Revision history for this message

John A Meinel (jameinel) wrote on 2009-12-14:

#

Bug fix for the groupcompress code. The actual diff here also cleans up the specific code to be a bit more readable. But the minimal change is just:
=== modified file 'bzrlib/diff-delta.c'
--- bzrlib/diff-delta.c 2009-08-03 16:54:36 +0000
+++ bzrlib/diff-delta.c 2009-12-14 15:52:24 +0000
@@ -804,8 +804,8 @@
             old_entry--;
         }
         old_entry++;
- if (old_entry->ptr != NULL
- || old_entry >= old_index->hash[hash_offset + 1]) {
+ if (old_entry >= old_index->hash[hash_offset + 1]
+ || old_entry->ptr != NULL) {
             /* There is no room for this entry, we have to resize */
             // char buff[128];
             // get_text(buff, entry->ptr);

I don't have a good way to test this. We adapted this code from a 3rd-party source and getting at the specific structures is pretty difficult. And replicating it with real data would be very difficult. You would need:

1) Custom text data that gives a RABIN_HASH that RABIN_HASH & (hash_map_mask) falls into the last bucket.
2) Enough of them to fill the final hash bucket.
3) A memory allocator that doesn't provide any extra bytes after the end of the entry table, such that reading "entry_table[len(entry_table)]->ptr" gives a segfault. (len() versus len()-1)
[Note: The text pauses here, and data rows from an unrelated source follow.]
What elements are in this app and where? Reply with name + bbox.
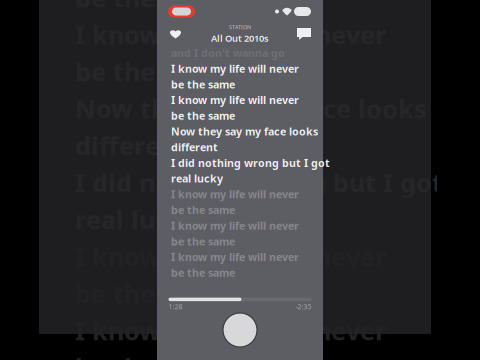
staticText: real lucky	[75, 203, 198, 236]
staticText: I know my life will never	[171, 218, 299, 233]
staticText: and I don't wanna go	[171, 46, 285, 60]
staticText: be the same	[75, 277, 230, 310]
staticText: be the same	[171, 109, 235, 123]
staticText: I know my life will never	[171, 187, 299, 201]
staticText: be the same	[171, 234, 235, 248]
staticText: be the same	[75, 55, 230, 88]
button[interactable]: Love	[165, 24, 186, 44]
staticText: I know my life will never	[75, 314, 386, 347]
staticText: 1:28	[168, 302, 182, 311]
button[interactable]: Play	[223, 313, 257, 347]
staticText: I did nothing wrong but I got	[75, 166, 443, 199]
staticText: Now they say my face looks	[75, 92, 427, 125]
staticText: be the same	[75, 0, 230, 14]
staticText: different	[75, 129, 187, 162]
staticText: be the same	[171, 77, 235, 91]
staticText: I did nothing wrong but I got	[171, 156, 330, 170]
staticText: be the same	[75, 351, 230, 360]
staticText: I know my life will never	[75, 18, 386, 51]
button[interactable]: Playback position	[168, 298, 312, 311]
staticText: different	[171, 140, 218, 154]
staticText: be the same	[171, 266, 235, 280]
staticText: STATION	[229, 24, 251, 31]
staticText: real lucky	[171, 171, 223, 186]
staticText: be the same	[171, 203, 235, 217]
staticText: I know my life will never	[171, 62, 299, 76]
staticText: I know my life will never	[171, 250, 299, 264]
staticText: Now they say my face looks	[171, 124, 318, 138]
button[interactable]: Lyrics	[293, 24, 315, 44]
staticText: -2:35	[296, 302, 312, 311]
staticText: All Out 2010s	[211, 32, 269, 44]
staticText: I know my life will never	[171, 93, 299, 107]
staticText: I know my life will never	[75, 240, 386, 273]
I would like to revisit the groupcompress data structures, but I don't think that is a profitable use of my time right now.

Revision history for this message

Vincent Ladeuil (vila) wrote on 2009-12-14:

#

I would be curious to know how long you and other people involved have spent on this bug
and compare that to the time necessary to get a test infrastructure good enough to
write a test reproducing this bug...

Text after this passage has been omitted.